Mental health is slowly becoming part of national consciousness. But while depression and anxiety are taking centre stage, other lesser-known or misunderstood mental health conditions are being left behind.
That’s why Kate Wildblood and her partner, Queen Josephine, are determined to set the record straight about Borderline Personality Disorder (BPD).
Together they’ve created an honest and engaging cartoon,’The Missus, Me And BPD’, that encapsulates what it’s like to live with the condition.
“There is no predicting the days with BPD, there is only learning to cope, to manage, to somehow find the tools that enable you to challenge your distorted thoughts and move forward with hope,” Kate told The Huffington Post UK.
Kate, 47, was diagnosed with BPD in 2008, after being misdiagnosed with chronic depression and anxiety aged 21.
Misdiagnosis is common with BPD. According to Mind Charity, this is because BPD symptoms overlap with many other mental health issues, including bipolar disorder.
BPD causes emotional instability, leading to acute anxiety and mistrust in relationships, among other things. Those affected experience both ‘good’ and ‘bad’ days, but the impact of the condition can affect many areas of life.
We caught up with Kate to find out more about the cartoon, which is featured at the bottom of this article.
Why did you decide to make the cartoon?
“I’m one of the one in four who suffer with a mental health issue.
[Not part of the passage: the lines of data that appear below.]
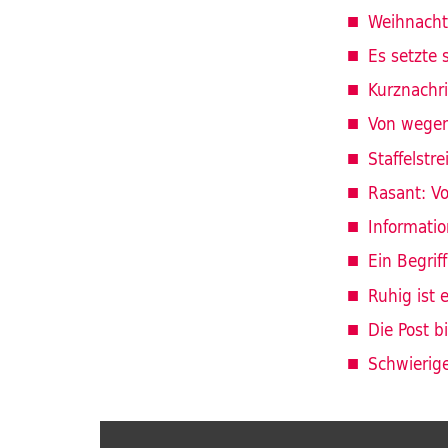
Weihnacht
Es setzte 
Kurznachr
Von wege
Staffelstr
Rasant: V
Informati
Ein Begriff
Ruhig ist 
Die Post b
Schwierig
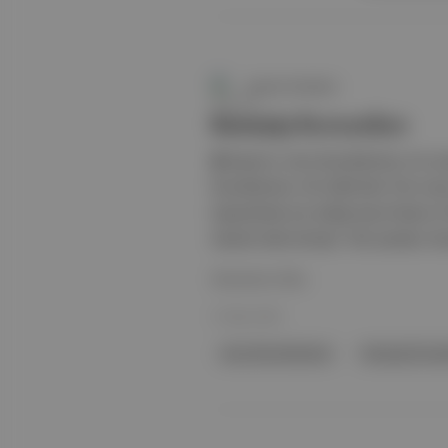
Aposto Gündem
Karayip Korsanları
🎬 Yapımcı Jerry Bruckheimer, bir so
Bruckheimer, ilki 2003’teki The Cur
başrolünde yer aldığı beş Pirates o
hasılat elde etmişti. Öte yandan: Br
Devamını Oku
31 Mar 2024
Jerry Bruckheimer
Karayip Korsan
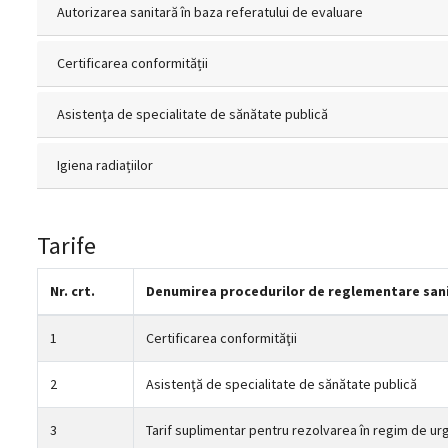
Autorizarea sanitară în baza referatului de evaluare
Certificarea conformității
Asistenţa de specialitate de sănătate publică
Igiena radiațiilor
Tarife
Nr. crt.
Denumirea procedurilor de reglementare san
1
Certificarea conformităţii
2
Asistenţă de specialitate de sănătate publică
3
Tarif suplimentar pentru rezolvarea în regim de ur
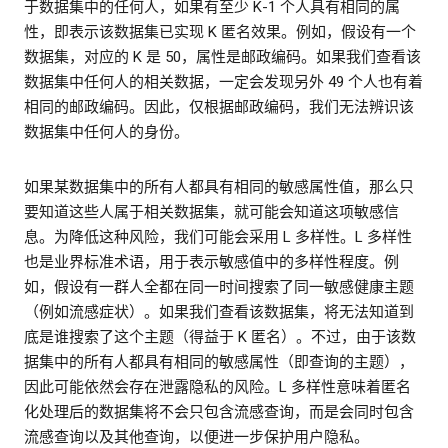
于数据集中的任何人，如果有至少 K-1 个人具有相同的属
性，即表示该数据集已实现 K 匿名效果。例如，假设有一个
数据集，对应的 K 是 50，属性是邮政编码。如果我们查看该
数据集中任何人的相关数据，一定会发现另外 49 个人也有着
相同的邮政编码。因此，仅根据邮政编码，我们无法辨识该
数据集中任何人的身份。
如果某数据集中的所有人都具有相同的敏感属性值，那么只
要知道这些人属于相关数据集，就可能会知道这项敏感信
息。为降低这种风险，我们可能会采用 L 多样性。L 多样性
也是业界标准术语，用于表示敏感值中的多样性程度。例
如，假设有一群人全都在同一时间搜索了同一敏感健康主题
（例如流感症状）。如果我们查看该数据集，将无法知道到
底是谁搜索了这个主题（得益于 K 匿名）。不过，由于该数
据集中的所有人都具有相同的敏感属性（即查询的主题），
因此可能依然会存在泄露隐私的风险。L 多样性意味着匿名
化处理后的数据集将不会只包含流感查询，而是会同时包含
流感查询以及其他查询，以便进一步保护用户隐私。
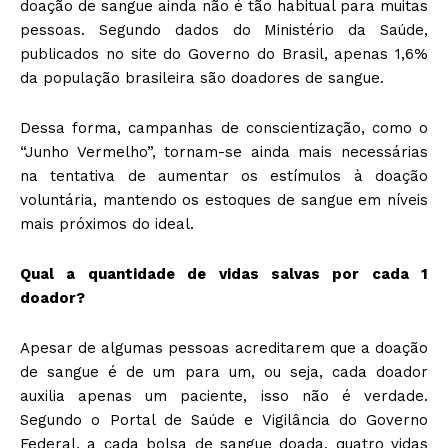
doação de sangue ainda não é tão habitual para muitas
pessoas. Segundo dados do Ministério da Saúde,
publicados no site do Governo do Brasil, apenas 1,6%
da população brasileira são doadores de sangue.
Dessa forma, campanhas de conscientização, como o
“Junho Vermelho”, tornam-se ainda mais necessárias
na tentativa de aumentar os estímulos à doação
voluntária, mantendo os estoques de sangue em níveis
mais próximos do ideal.
Qual a quantidade de vidas salvas por cada 1
doador?
Apesar de algumas pessoas acreditarem que a doação
de sangue é de um para um, ou seja, cada doador
auxilia apenas um paciente, isso não é verdade.
Segundo o Portal de Saúde e Vigilância do Governo
Federal, a cada bolsa de sangue doada, quatro vidas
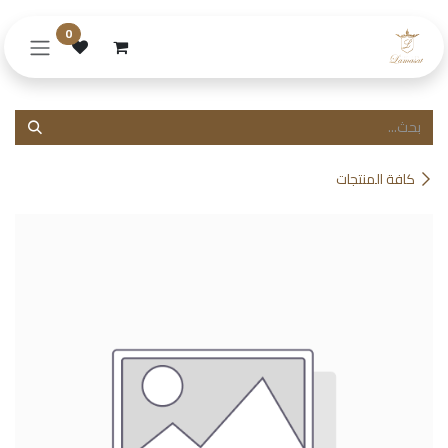
خطي للذهاب إلى المحتوى
0
كافة المنتجات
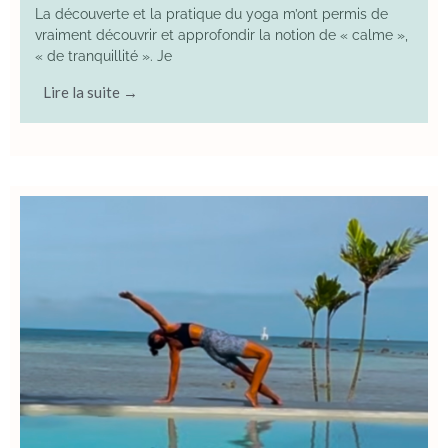
La découverte et la pratique du yoga m’ont permis de
vraiment découvrir et approfondir la notion de « calme »,
« de tranquillité ». Je
Lire la suite →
I’m one of the one in twenty who live with a personality disorder. Standing up and saying I’m more than a number, that I and so many like me need understanding, support and treatment is very important to me. Smashing the stigma around mental health and personality disorders is vital.
“I live with and try to manage an illness, nothing more, nothing less. Just because my illness involves my head doesn’t mean I shouldn’t be treated equally by friends, family, the NHS, in the workplace, in education and or in the media.”
How does BPD affect your day-to-day life?
“There is no regular day with BPD. There are good days and bad days. Every day is filled with over thinking and the need to control as I work, play and love and on those good days it takes a monumental effort to keep the paranoia, anxiety, dread, panic, fear, hyper criticism and self loathing at bay.
“On the bad days you slip further into a place where self harm and isolation are logical, where suicide feels a reasonable option and the good days feel totally unreal, like a fleeting moment in a sea of crippling fog.
“There is no predicting the days with BPD, there is only learning to cope, to manage, to somehow find the tools that enable you to challenge your distorted thoughts and move forward with hope. Hope that on a good day if I close my eyes and squint real hard I can kind of see coming over the horizon!”
How does BPD affect your relationship with your partner, Queenie?
“BPD affects every aspect of our relationship. The very pillars that you build a relationship on, trust, respect, faith, hope for the future – each are battered by BPD at some point. But we are surviving because of one thing, love.
“It is hard living with BPD – the rages, the sadness, the anxiety, the fight for parity in the NHS, the fear of stigma, the mistrust of others, none make for easy bedfellows but somehow we get through.
“Balancing the roles of carer with that of lover and partner is tough but by learning to truly communicate, by accessing support for both of us as we live with BPD and by laughing and dancing and gardening and wiggling between the dark hours we’re getting there.”
What myths would you like to dispel about BPD?
“Yes I’m difficult, a perfectionist, needing your approval and reassurance, desperate to have some control of the world as I literally try to hold on whilst I live with my heighten states of emotions but stick with me, dig deeper and you’ll find a person whose very emotions, even in their intensity, are good to be around.
“Sure I have BPD but I’m loyal, precise, loving, expressive and you’ll not find a dryer, more cynical sense of humour this side of Bernard Black.”